Hindhukolheh is an upcoming Maldivian film written by Ahmed Tholah and directed by Ali Shifau. Produced by Mohamed Ali and Aishath Fuad Thaufeeq under Dark Rain Entertainment, the film stars Sharaf Abdulla and Aminath Rashfa in pivotal roles.

Premise
The film narrates the story of love and self-discovery, where Kiara, unsure about her feelings for her married boss, loses her recent memory on a work trip. Imran, hopelessly in love with her, helps her through recovery by acting as her boyfriend and fulfilling her long-held wishes, hoping she will remember her true feelings when her memory returns. The story explores how Kiara rediscovers herself and what she truly wants in life, while Imran hopes to finally win the love he has always dreamt of.

Cast 
 Sharaf Abdulla as Imran
 Aminath Rashfa as Kiara
 Ravee Farooq as Shaad
 Mariyam Majudha
 Ahmed Shakir
 Kate Gale
 Shaana Saeed
 Mohamed Rifshan
 Aminath Shamraa
 Mohamed Afrah

Development
The project was announced in March 2022, where it was announced that eighty percent of filming was completed from Dark Rain Entertainment's new romantic feature film titled Hindhukolheh. Filming was completed in April 2022.
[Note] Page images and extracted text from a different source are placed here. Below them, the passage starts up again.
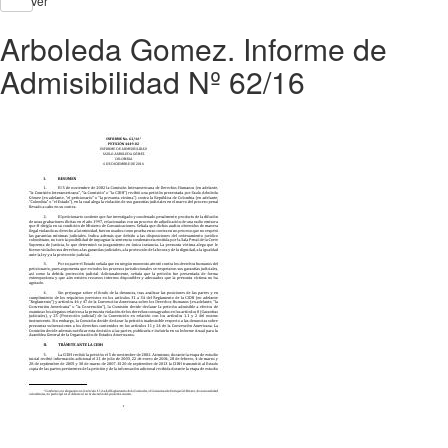
Ver
Arboleda Gomez. Informe de
Admisibilidad Nº 62/16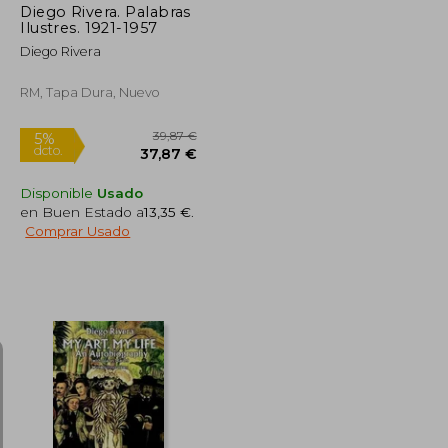
Diego Rivera. Palabras
Ilustres. 1921-1957
Diego Rivera
RM, Tapa Dura, Nuevo
Disponible
Usado
en Buen Estado a
13,35 €
.
Comprar Usado
35,36 €
39,87 €
5%
dcto.
33,59 €
37,87 €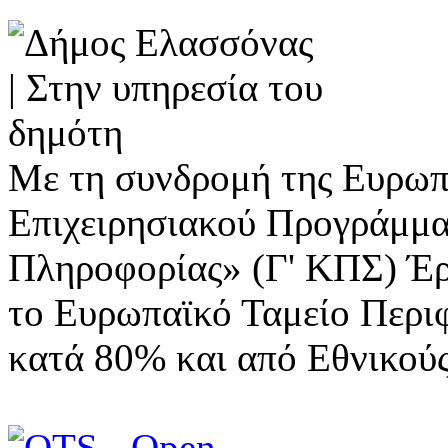
Με τη συνδρομή της Ευρωπ
Επιχειρησιακού Προγράμμα
Πληροφορίας» (Γ' ΚΠΣ) Έ
το Ευρωπαϊκό Ταμείο Περι
κατά 80% και από Εθνικού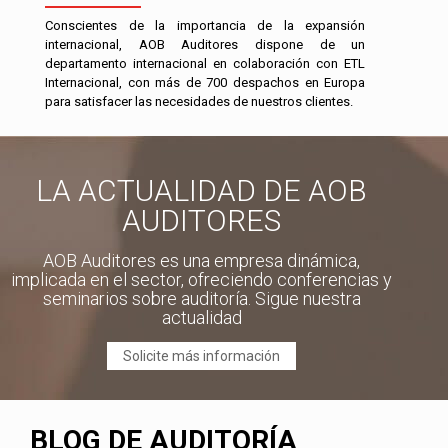
Conscientes de la importancia de la expansión
internacional, AOB Auditores dispone de un
departamento internacional en colaboración con ETL
Internacional, con más de 700 despachos en Europa
para satisfacer las necesidades de nuestros clientes.
LA ACTUALIDAD DE AOB
AUDITORES
AOB Auditores es una empresa dinámica,
implicada en el sector, ofreciendo conferencias y
seminarios sobre auditoría. Sigue nuestra
actualidad
Solicite más información
BLOG DE AUDITORÍA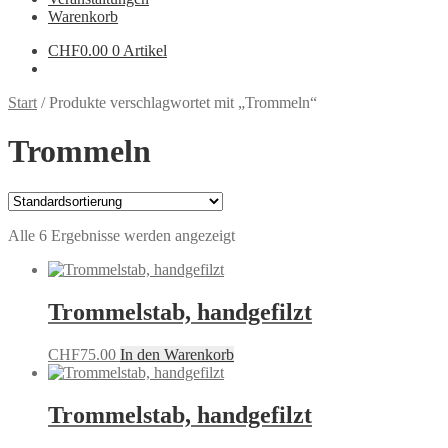
Warenkorb
CHF
0.00
0 Artikel
Start
/
Produkte verschlagwortet mit „Trommeln“
Trommeln
Alle 6 Ergebnisse werden angezeigt
Trommelstab, handgefilzt
CHF
75.00
In den Warenkorb
Trommelstab, handgefilzt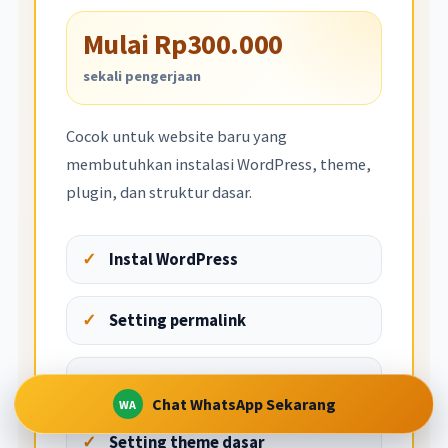
Mulai Rp300.000
sekali pengerjaan
Cocok untuk website baru yang
membutuhkan instalasi WordPress, theme,
plugin, dan struktur dasar.
Instal WordPress
Setting permalink
Instal theme WordPress
Chat WhatsApp Sekarang
Setting theme dasar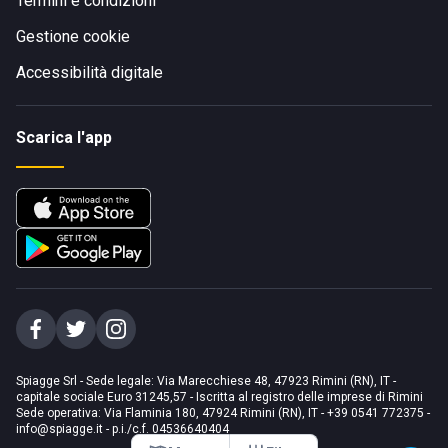
Termini e condizioni
Gestione cookie
Accessibilità digitale
Scarica l'app
Spiagge Srl - Sede legale: Via Marecchiese 48, 47923 Rimini (RN), IT -
capitale sociale Euro 31245,57 - Iscritta al registro delle imprese di Rimini
Sede operativa: Via Flaminia 180, 47924 Rimini (RN), IT
-
+39 0541 772375
-
info@spiagge.it
- p.i./c.f. 04536640404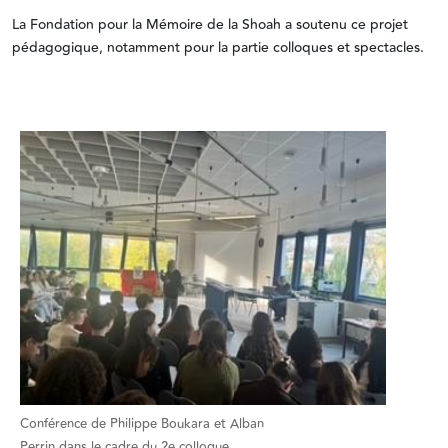
La Fondation pour la Mémoire de la Shoah a soutenu ce projet
pédagogique, notamment pour la partie colloques et spectacles.
Conférence de Philippe Boukara et Alban
Perrin dans le cadre du 2e colloque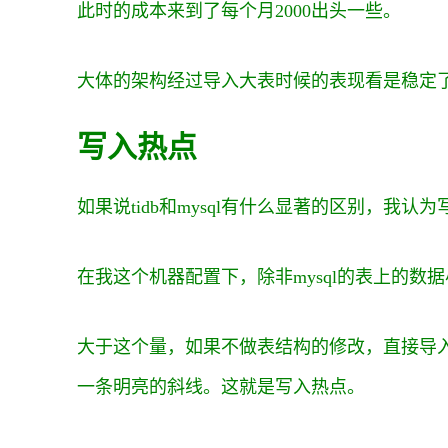
此时的成本来到了每个月2000出头一些。
大体的架构经过导入大表时候的表现看是稳定了
写入热点
如果说tidb和mysql有什么显著的区别，我
在我这个机器配置下，除非mysql的表上的数据
大于这个量，如果不做表结构的修改，直接导
一条明亮的斜线。这就是写入热点。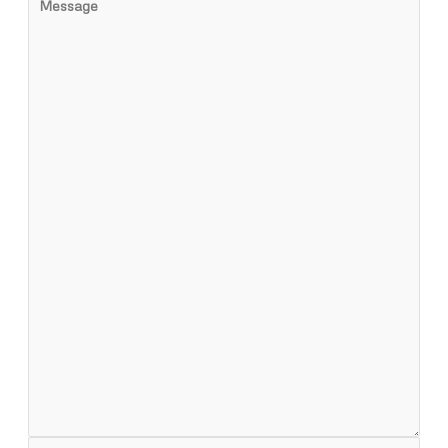
Message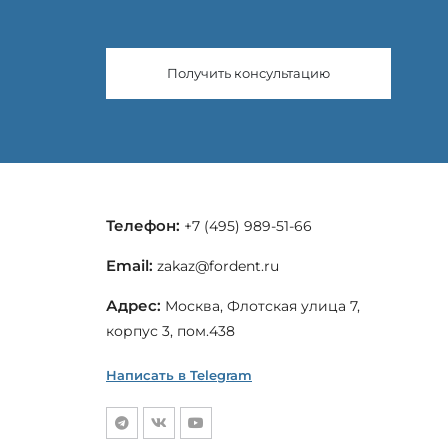
Получить консультацию
Телефон:
+7 (495) 989-51-66
Email:
zakaz@fordent.ru
Адрес:
Москва, Флотская улица 7,
корпус 3, пом.438
Написать в Telegram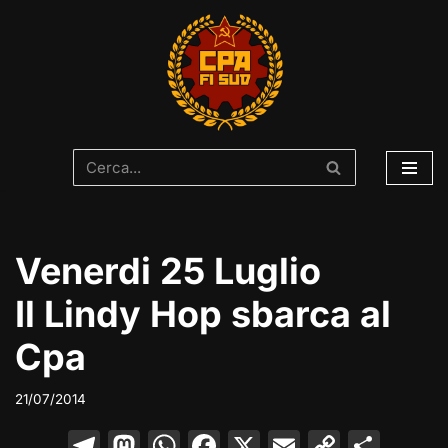
Vai
al
contenuto
Venerdi 25 Luglio
Il Lindy Hop sbarca al
Cpa
21/07/2014
T
M
W
F
X
E
C
C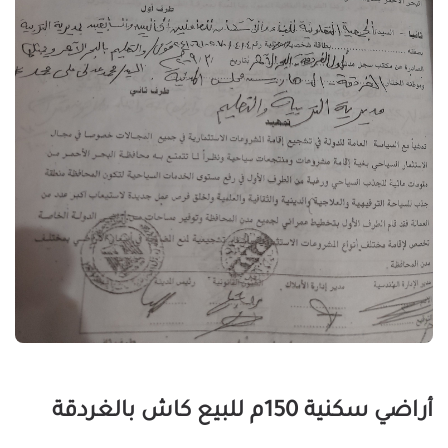
أراضي سكنية 150م للبيع كاش بالغردقة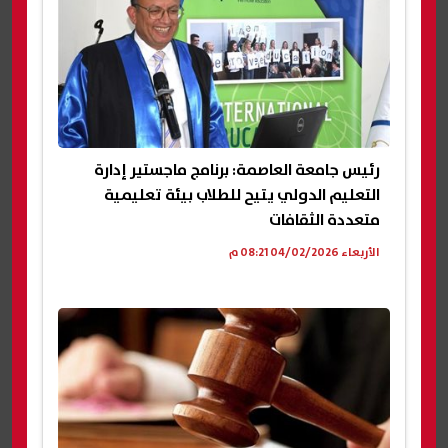
رئيس جامعة العاصمة: برنامج ماجستير إدارة
التعليم الدولي يتيح للطلاب بيئة تعليمية
متعددة الثقافات
الأربعاء 04/02/2026 08:21 م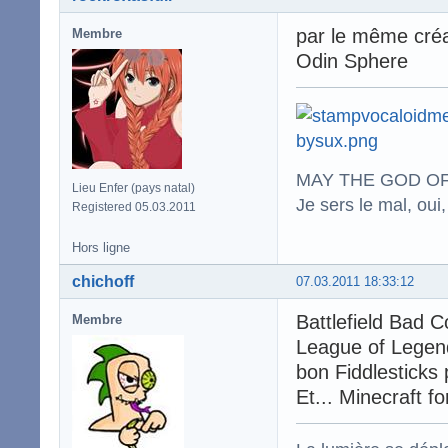
par le même cré
Membre
Odin Sphere
MAY THE GOD OF
Lieu Enfer (pays natal)
Je sers le mal, oui,
Registered 05.03.2011
Hors ligne
chichoff
07.03.2011 18:33:12
Battlefield Bad C
Membre
League of Legend
bon Fiddlesticks
Et... Minecraft fo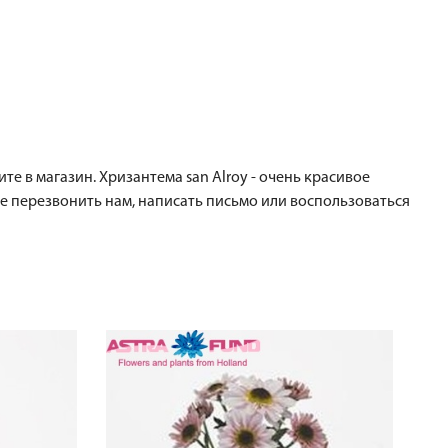
те в магазин. Хризантема san Alroy - очень красивое
те перезвонить нам, написать письмо или воспользоваться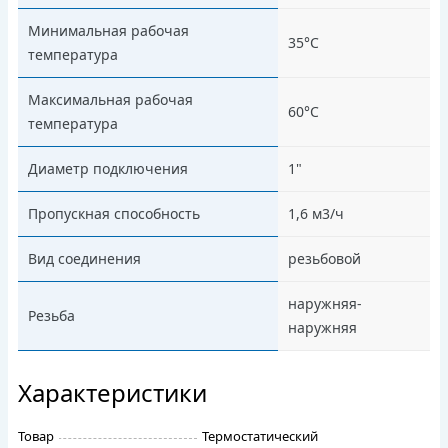
Минимальная рабочая
35°С
температура
Максимальная рабочая
60°С
температура
Диаметр подключения
1"
Пропускная способность
1,6 м3/ч
Вид соединения
резьбовой
наружняя-
Резьба
наружняя
Характеристики
Товар
Термостатический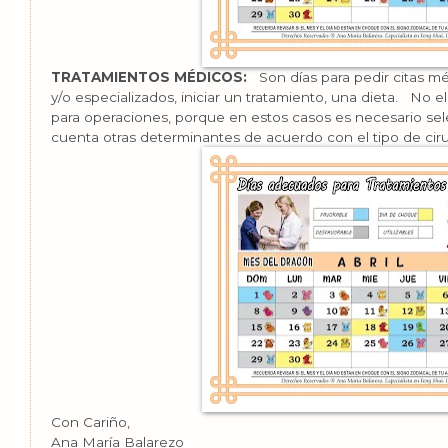
TRATAMIENTOS MÉDICOS:
Son días para pedir citas m
y/o especializados, iniciar un tratamiento, una dieta.
No el
para operaciones, porque en estos casos es necesario se
cuenta otras determinantes de acuerdo con el tipo de ciru
Con Cariño,
Ana María Balarezo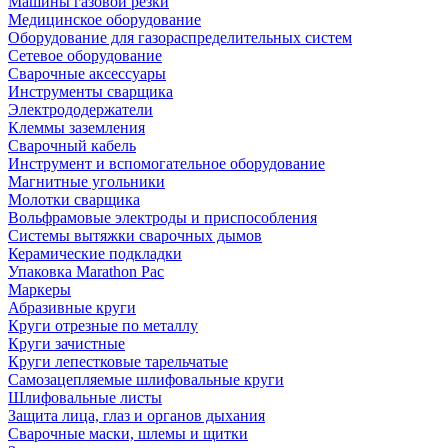
Машины газовой резки
Медицинское оборудование
Оборудование для газораспределительных систем
Сетевое оборудование
Сварочные аксессуары
Инструменты сварщика
Электрододержатели
Клеммы заземления
Сварочный кабель
Инструмент и вспомогательное оборудование
Магнитные угольники
Молотки сварщика
Вольфрамовые электроды и приспособления
Системы вытяжки сварочных дымов
Керамические подкладки
Упаковка Marathon Pac
Маркеры
Абразивные круги
Круги отрезные по металлу
Круги зачистные
Круги лепестковые тарельчатые
Самозацепляемые шлифовальные круги
Шлифовальные листы
Защита лица, глаз и органов дыхания
Сварочные маски, шлемы и щитки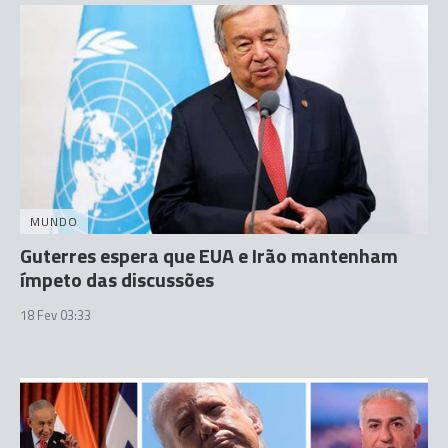
MUNDO
Guterres espera que EUA e Irão mantenham
ímpeto das discussões
18 Fev 03:33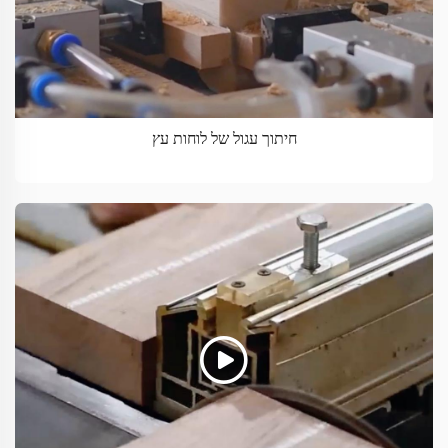
חיתוך עגול של לוחות עץ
On 16 September 2022, Dark Rain Entertainment released a cover version of the Maldivian iconic song "Lolakah Ninjeh Naadhey", penned by Easa Shareef and originally performed by Ali Rameez for the album Goyye (1999). Upon release, Rameez claimed the copyrights of the song on YouTube and criticised the production company for using his original work without his permission. Soon after, Dark Rain Entertainment personally and publicly apologized Rameez and announced that the song will not be used in any of their productions.

Soundtrack

Release
The film was initially slated for a theatrical release, however, considering the demand of Olympus Cinema after its re-opening on 4 February 2023, Dark Rain Entertainment decided to premiere the fil on Medianet Multi Screen.